I was eager to read his opinion on this topic, because despite being friendly on the gun issue, he’s a bit of an outsider to it. He didn’t really commit one way or another, but he brought up an interesting point:
Beyond the legal and practical issues, of course, there is the question of whether open carry activists are helping or hurting the cause of gun rights by popping up in coffee shops and restaurants with weapons on their waists. Respectable, law-abiding people carrying guns openly in public places could help normalize gun ownership and armed self-defense among people who are unfamiliar with both. The experience of a Walnut Hill, California, pizzeria owner who decided to welcome gun carriers is consistent with that hope:
“Frankly, I wasn’t sure how I would feel in that type of situation, and it really turned out to be a total nonissue,” Ms. Grunner said.
“The families were great,” she said. “These were very gracious people.” The fact that customers wore sidearms, she said, “just faded into the background.”
Then again, the sight of people with pistols on their hips could serve to confirm prejudices about gun owners among people who believe they fetishize their weapons and seek to project a macho image. The goal of encouraging support for liberalized concealed carry policies depends to some extent on normalization yet at the same time assumes open gun toting will make people uneasy.
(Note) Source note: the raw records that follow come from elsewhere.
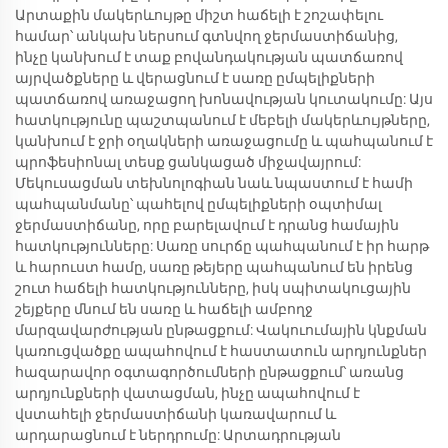
Արտաքին մակերևույթը միշտ հաճելի է շոշափելու
համար՝ անկախ ներսում գտնվող ջերմաստիճանից,
ինչը կանխում է տաք բովանդակության պատճառով
այրվածքները և վերացնում է սառը ըմպելիքների
պատճառով առաջացող խոնավության կուտակումը: Այս
հատկությունը պաշտպանում է մեբելի մակերևույթները,
կանխում է ջրի օղակների առաջացումը և պահպանում է
պրոֆեսիոնալ տեսք ցանկացած միջավայրում:
Մեկուսացման տեխնոլոգիան նաև նպաստում է համի
պահպանմանը՝ պահելով ըմպելիքների օպտիմալ
ջերմաստիճանը, որը բարելավում է դրանց համային
հատկությունները: Սառը սուրճը պահպանում է իր հարթ
և հարուստ համը, սառը թեյերը պահպանում են իրենց
շուտ հաճելի հատկությունները, իսկ սպիտակուցային
շեյքերը մնում են սառը և հաճելի ամբողջ
մարզավարժության ընթացքում: Վակուումային կնքման
կառուցվածքը ապահովում է հաստատուն արդյունքներ
հազարավոր օգտագործումների ընթացքում՝ առանց
արդյունքների վատացման, ինչը ապահովում է
վստահելի ջերմաստիճանի կառավարում և
արդարացնում է ներդրումը: Արտադրության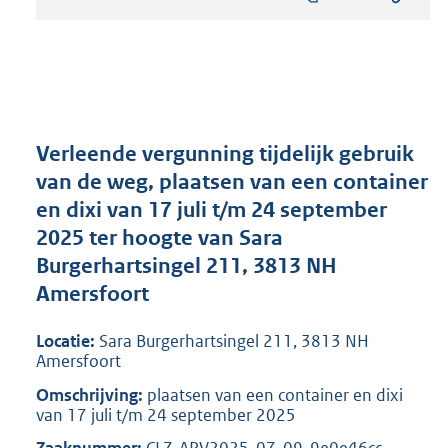
s
t
a
n
d
s
g
r
Verleende vergunning tijdelijk gebruik
o
van de weg, plaatsen van een container
o
en dixi van 17 juli t/m 24 september
t
t
2025 ter hoogte van Sara
e
Burgerhartsingel 211, 3813 NH
:
Amersfoort
2
8
8
Locatie:
Sara Burgerhartsingel 211, 3813 NH
K
Amersfoort
b
Omschrijving:
plaatsen van een container en dixi
van 17 juli t/m 24 september 2025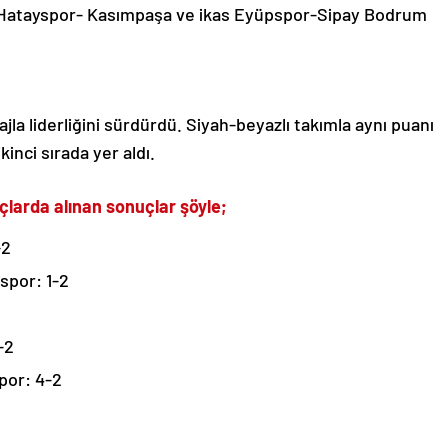
ş Hatayspor- Kasımpaşa ve ikas Eyüpspor-Sipay Bodrum
ajla liderliğini sürdürdü. Siyah-beyazlı takımla aynı puanı
inci sırada yer aldı.
çlarda alınan sonuçlar şöyle;
-2
spor: 1-2
-2
por: 4-2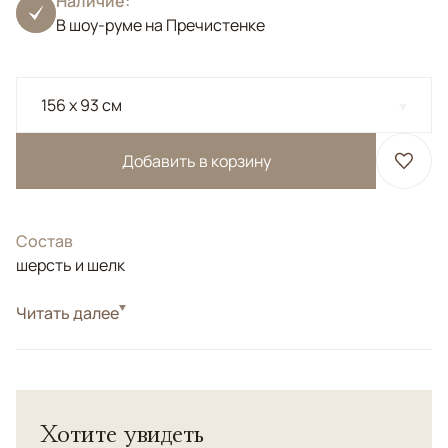
Наличие:
В шоу-руме на Пречистенке
156 x 93 см
Добавить в корзину
Состав
шерсть и шелк
Стиль
Читать далее
Классические
Турецкий ковер из шерсти высшей категории и
натурального шелка.<br> <b>Максимальная
узелковая плотность!</b>
Хотите увидеть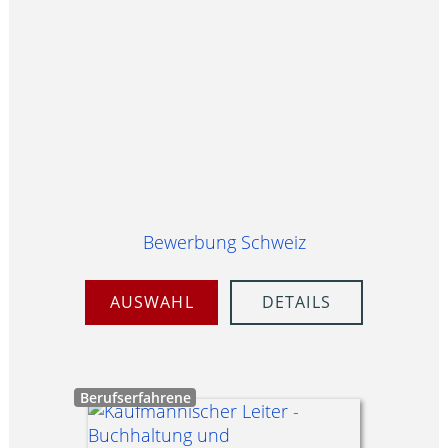
Bewerbung Schweiz
AUSWAHL
DETAILS
Berufserfahrene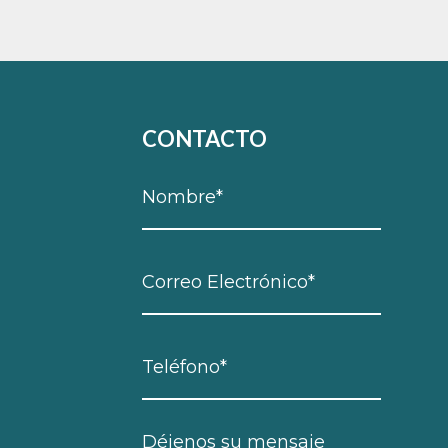
CONTACTO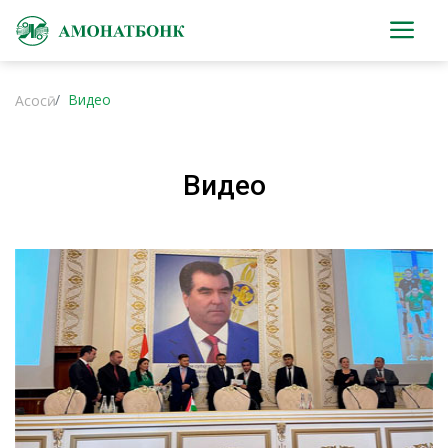
Видео
Асосӣ
Видео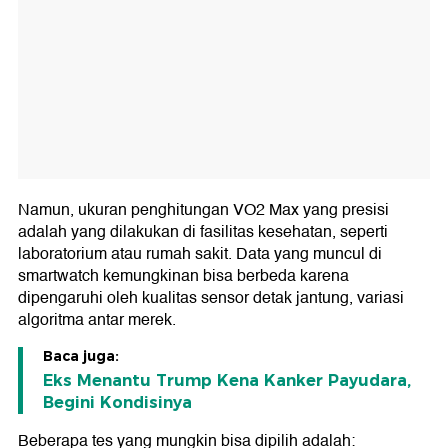
Namun, ukuran penghitungan VO2 Max yang presisi
adalah yang dilakukan di fasilitas kesehatan, seperti
laboratorium atau rumah sakit. Data yang muncul di
smartwatch kemungkinan bisa berbeda karena
dipengaruhi oleh kualitas sensor detak jantung, variasi
algoritma antar merek.
Baca juga:
Eks Menantu Trump Kena Kanker Payudara,
Begini Kondisinya
Beberapa tes yang mungkin bisa dipilih adalah: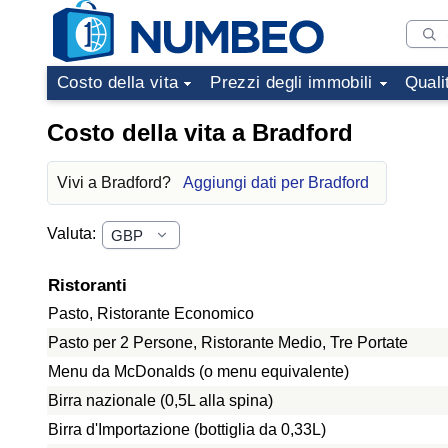
Costo della vita
Prezzi degli immobili
Quali
Costo della vita a Bradford
Vivi a Bradford?
Aggiungi dati per Bradford
Valuta:
Ristoranti
Pasto, Ristorante Economico
Pasto per 2 Persone, Ristorante Medio, Tre Portate
Menu da McDonalds (o menu equivalente)
Birra nazionale (0,5L alla spina)
Birra d'Importazione (bottiglia da 0,33L)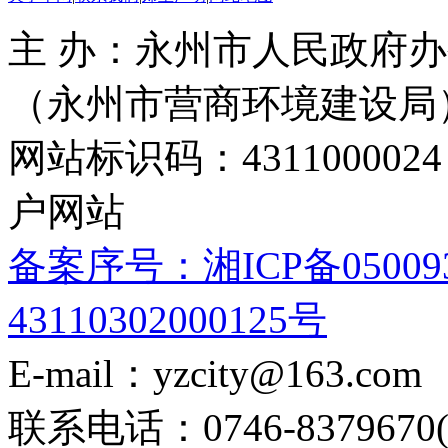
主 办：永州市人民政府办
（永州市营商环境建设局
网站标识码：4311000
户网站
备案序号：湘ICP备05009
43110302000125号
E-mail：yzcity@163.com
联系电话：0746-8379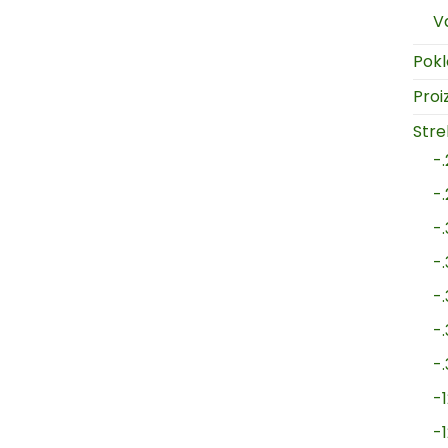
V
Pokl
Proi
Strel
-
-
-
-
-
-
-
-1
-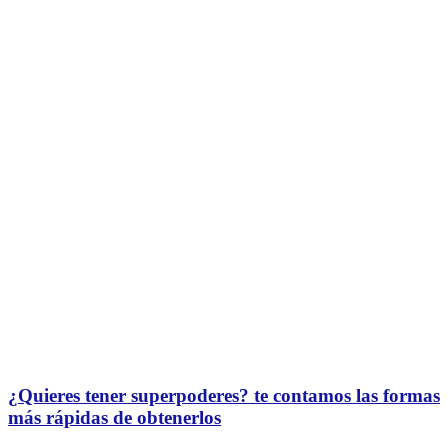
¿Quieres tener superpoderes? te contamos las formas
más rápidas de obtenerlos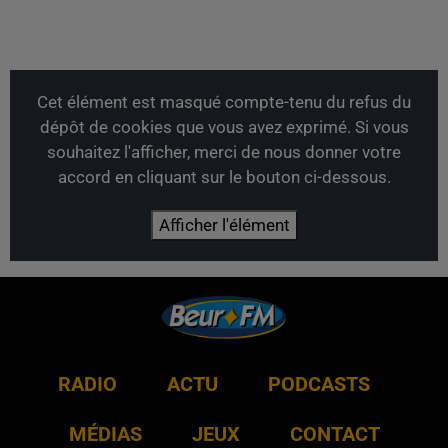
Cet élément est masqué compte-tenu du refus du
dépôt de cookies que vous avez exprimé. Si vous
souhaitez l'afficher, merci de nous donner votre
accord en cliquant sur le bouton ci-dessous.
Afficher l'élément
RADIO
ACTU
PODCASTS
MÉDIAS
JEUX
CONTACT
I’m not sure people can be simultaneously reassured and alarmed.
This statement, in combination with some other statements folks have made in the comments, makes me wonder whether your opinion on open carry is largely driven by your perception of what the dominant thinking is around you, and that perhaps the open carry folks have a more optimistic outlook on the attitudes of their fellow Americans than non-open-carry supporters.
From my point of view, I think most people, if forced to take a side, probably wouldn’t support carrying a gun in public if it meant they were going to see guns everywhere they went. I don’t want the public thinking about how they feel about it, because I worry we’ll lose support. But I suspect open carry folks believe that if the public is forced to think about it, the public will eventually take their side, and we’ll gain support. Which side is right? Probably depends greatly on the surrounding culture. I suspect neither side is right in every circumstance, but it’ll be interesting to see how this plays out. The Starbucks incident may end up being a watershed moment in the debate.